In queste ore il Ministro Andrea Orlando sulla stampa nazionale ha ribadito la necessità di non avere posizioni preconcette sul Movimento 5 Stelle, sui territori però gli iscritti e i militanti sono più che smarriti. Il Pd renziano è stato davvero travolto per la mancanza di “rigenerazione” della sua classe dirigente meridionale?

“Non credo ci sia stata una mancanza di rinnovamento – risponde a l’Immediato il consigliere comunale Alfonso de Pellegrino -, anzi da noi in Capitanata di rinnovamento ce n’è stato moltissimo, l’età media dei dirigenti è molto bassa. Abbiamo una segretaria provinciale di 40 anni e un assessore regionale di 37 anni. La questione del ricambio generazionale non ci riguarda. È vera invece un’altra cosa: con la nascita del Pd abbiamo assistito alla chiusura dei circoli ed è venuta meno la connessione tra partito e cittadini e tra cittadini e amministrazione e governo. Io ero segretario della sezione Gramsci dei Ds al Candelaro e ogni anno convocavamo almeno 5 volte il circolo, frequentato da almeno 200 persone. Foggia aveva allora 5 sezioni, oggi il circolo di Via Matteotti non ha più quella funzione. Prima c’era un dibattito importante, le maggiori riforme dell’epoca venivano discusse. Oggi invece i circoli sono comitati elettorali, utilizzati spesso come trampolini di lancio per i politici a cui fanno riferimento”.
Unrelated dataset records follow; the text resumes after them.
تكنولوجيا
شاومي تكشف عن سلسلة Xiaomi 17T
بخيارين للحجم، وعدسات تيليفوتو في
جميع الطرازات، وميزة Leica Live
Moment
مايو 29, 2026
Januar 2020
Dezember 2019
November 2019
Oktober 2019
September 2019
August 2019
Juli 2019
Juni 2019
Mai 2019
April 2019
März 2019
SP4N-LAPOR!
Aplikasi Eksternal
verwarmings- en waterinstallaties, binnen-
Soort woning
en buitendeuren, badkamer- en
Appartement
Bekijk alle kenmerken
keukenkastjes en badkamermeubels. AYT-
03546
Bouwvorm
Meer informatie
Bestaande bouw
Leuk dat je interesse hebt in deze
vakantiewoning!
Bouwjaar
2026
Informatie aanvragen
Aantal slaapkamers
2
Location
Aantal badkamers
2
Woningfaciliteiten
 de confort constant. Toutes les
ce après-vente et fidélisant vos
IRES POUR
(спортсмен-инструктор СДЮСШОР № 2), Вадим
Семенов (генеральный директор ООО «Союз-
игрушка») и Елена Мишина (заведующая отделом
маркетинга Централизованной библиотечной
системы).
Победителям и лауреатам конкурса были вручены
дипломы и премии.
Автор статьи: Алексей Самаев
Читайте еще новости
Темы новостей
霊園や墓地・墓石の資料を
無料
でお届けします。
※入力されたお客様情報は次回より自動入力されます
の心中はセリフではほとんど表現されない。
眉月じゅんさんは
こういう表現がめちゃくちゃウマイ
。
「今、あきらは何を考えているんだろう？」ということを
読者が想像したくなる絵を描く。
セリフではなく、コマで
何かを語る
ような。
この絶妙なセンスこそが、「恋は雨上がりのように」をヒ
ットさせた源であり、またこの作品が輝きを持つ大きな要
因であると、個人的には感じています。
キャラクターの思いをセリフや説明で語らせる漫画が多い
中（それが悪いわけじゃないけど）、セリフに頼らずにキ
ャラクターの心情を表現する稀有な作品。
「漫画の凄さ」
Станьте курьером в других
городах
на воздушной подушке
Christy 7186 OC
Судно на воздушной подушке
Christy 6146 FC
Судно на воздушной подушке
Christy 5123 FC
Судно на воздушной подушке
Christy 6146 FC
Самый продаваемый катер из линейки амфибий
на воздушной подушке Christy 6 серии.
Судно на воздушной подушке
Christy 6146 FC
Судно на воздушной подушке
Non si tratta di mancato rinnovamento aver rieletto ancora Michele Bordo alla Camera dei Deputati? “Ma Bordo è un giovane parlamentare, ha 44 anni”, ribatte. E il clientelismo vi appartiene, come sostiene Napolitano? “Non mi pare che ci sia clientelismo, con la crisi economica che c’è e col potere ormai perduto non mi sembra che la politica abbia le opportunità per promettere alcunché”.
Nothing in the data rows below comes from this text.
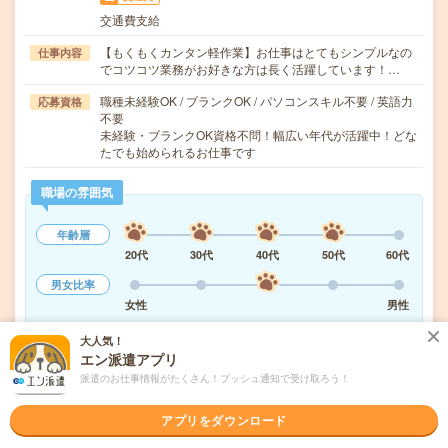
交通費支給
【もくもくカンタン軽作業】お仕事はとてもシンプルなの
仕事内容
でコツコツ業務がお好きな方は長く活躍しています！…
職種未経験OK / ブランクOK / パソコンスキル不要 / 英語力
応募資格
不要
未経験・ブランクOK資格不問！幅広い年代が活躍中！どな
たでも始められるお仕事です
職場の雰囲気
年齢層
20代
30代
40代
50代
60代
男女比率
女性
男性
もっと見る
大人気！
エン派遣アプリ
派遣のお仕事情報がたくさん！プッシュ通知で受け取ろう！
気になる!
応募へ進む
詳しく見る
アプリをダウンロード
派遣会社
UTエージェント株式会社 関東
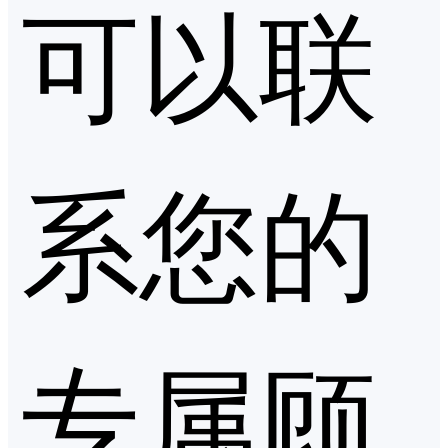
可以联
系您的
专属顾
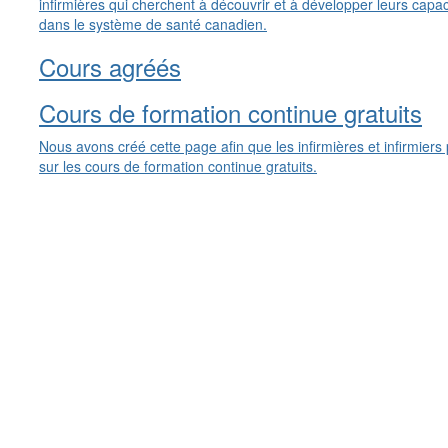
infirmières qui cherchent à découvrir et à développer leurs capa
dans le système de santé canadien.
Cours agréés
Cours de formation continue gratuits
Nous avons créé cette page afin que les infirmières et infirmier
sur les cours de formation continue gratuits.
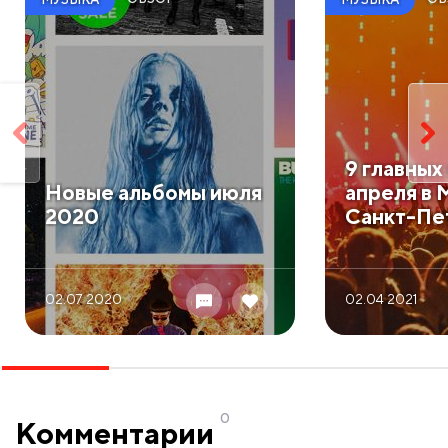
​9 главны
​Новые альбомы июля
апреля в 
2020
Санкт-Пе
02.07 2020
02.04 2021
0
Комментарии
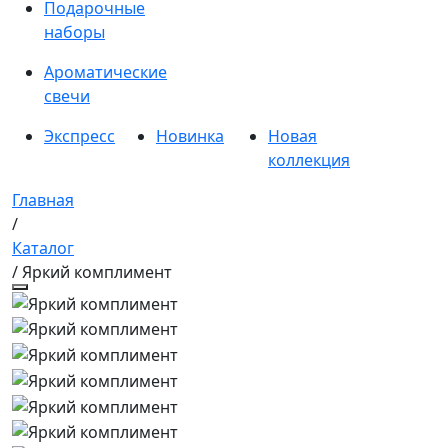
Подарочные
наборы
Ароматические
свечи
Экспресс
Новинка
Новая
коллекция
Главная
/
Каталог
/ Яркий комплимент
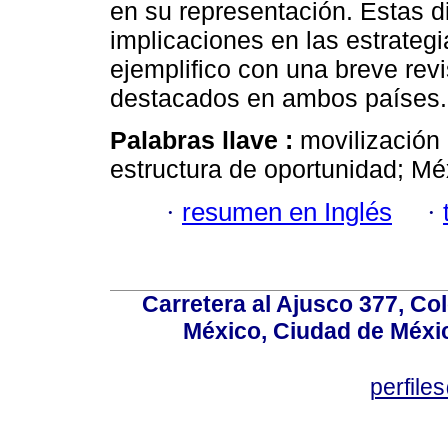
en su representación. Estas di
implicaciones en las estrategi
ejemplifico con una breve rev
destacados en ambos países.
Palabras llave :
movilización
estructura de oportunidad; Méx
·
resumen en Inglés
·
Carretera al Ajusco 377, Co
México, Ciudad de Méxic
perfile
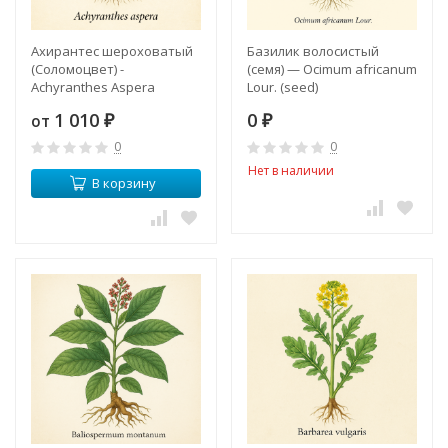
Ахирантес шероховатый
Базилик волосистый
(Соломоцвет) -
(семя) — Ocimum africanum
Achyranthes Aspera
Lour. (seed)
1 010
0
от
₽
₽
0
0
Нет в наличии
В корзину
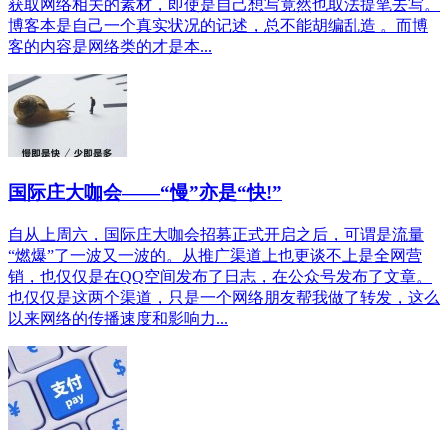
获取网络相关的素材，即使是自己想写竟然也取法提笔去写。
博客本是自己一个真实状况的记述，总不能胡编乱造 。而博
客的内容是网络类的才是本...
国际庄大咖会——“慢”亦是“快!”
自从上周六，国际庄大咖会招募正式开启之后，可谓是流量
“燃爆”了一波又一波的。从推广渠道上也更谈不上是全网营
销，也仅仅是在QQ空间发布了日志，在公众号发布了文章。
也仅仅是这两个渠道，只是一个网络朋友帮我做了转发，这么
以来网络的传播速度和影响力...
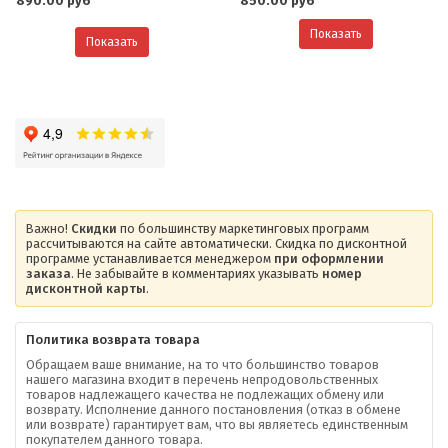
890.00 руб
850.00 руб
Показать
Показать
Важно!
Скидки
по большинству маркетинговых программ
рассчитываются на сайте автоматически. Скидка по дисконтной
программе устанавливается менеджером
при оформлении
заказа
. Не забывайте в комментариях указывать
номер
дисконтной карты
.
Политика возврата товара
Обращаем ваше внимание, на то что большинство товаров
нашего магазина входит в перечень непродовольственных
товаров надлежащего качества не подлежащих обмену или
возврату. Исполнение данного постановления (отказ в обмене
О компании
или возврате) гарантирует вам, что вы являетесь единственным
покупателем данного товара.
Sui giovani militanti, però, l’ex capogruppo al Comune di Foggia è netto. “C’è sicuramente una diversa interpretazione della politica da parte dei giovani, io il venerdì mi mettevo in treno e andavo alle Frattocchie, oggi in generale i giovanissimi non supportano la passione col sacrificio”. Ha letto l’analisi di Andrea Orlando. “I cittadini ci hanno assegnato il compito di fare opposizione, questo ovviamente non significa stare con le mani in mano, ma fino ad oggi dai 5 Stelle non sono arrivate proposte programmatiche, c’è stato da parte loro solo un’occupazione militare di tutte le poltrone”.
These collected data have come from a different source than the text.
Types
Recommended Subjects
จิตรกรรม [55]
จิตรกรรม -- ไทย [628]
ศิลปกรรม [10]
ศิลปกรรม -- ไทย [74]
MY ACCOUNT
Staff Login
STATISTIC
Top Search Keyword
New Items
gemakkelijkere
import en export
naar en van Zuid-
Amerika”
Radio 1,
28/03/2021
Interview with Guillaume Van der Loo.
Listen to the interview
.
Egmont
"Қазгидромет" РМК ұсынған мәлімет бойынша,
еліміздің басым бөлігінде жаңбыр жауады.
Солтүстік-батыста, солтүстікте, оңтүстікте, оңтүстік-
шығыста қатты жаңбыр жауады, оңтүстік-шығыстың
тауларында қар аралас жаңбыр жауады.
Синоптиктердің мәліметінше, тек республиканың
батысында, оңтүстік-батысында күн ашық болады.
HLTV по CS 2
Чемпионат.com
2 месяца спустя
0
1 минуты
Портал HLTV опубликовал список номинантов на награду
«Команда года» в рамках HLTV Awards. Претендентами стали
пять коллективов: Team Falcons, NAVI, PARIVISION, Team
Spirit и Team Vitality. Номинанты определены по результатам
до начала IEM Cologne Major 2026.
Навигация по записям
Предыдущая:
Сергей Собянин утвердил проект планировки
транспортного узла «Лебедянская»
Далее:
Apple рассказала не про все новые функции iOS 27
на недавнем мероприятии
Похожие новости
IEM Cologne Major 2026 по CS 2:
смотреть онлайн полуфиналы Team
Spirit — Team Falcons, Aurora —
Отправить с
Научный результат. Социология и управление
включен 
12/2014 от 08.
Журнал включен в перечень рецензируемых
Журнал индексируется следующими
Qual è la sua idea? Al Pd conviene stare alla finestra in una posizione depressiva come scrive Piero Ignazi? “Accordi non se ne fanno, se arrivano proposte programmatiche compatibili con i principi del Pd e con le risorse disponibili il Pd potrebbe anche aprire al dialogo, credo però che non possa essere sempre il Pd ad assumersi per senso di responsabilità la guida del Paese. La Legge Fornero nasce in un momento in cui lo Stato rischiava di fallire e di non poter pagare più le pensioni. Ma oggi cambiali in bianco non se firmano più”.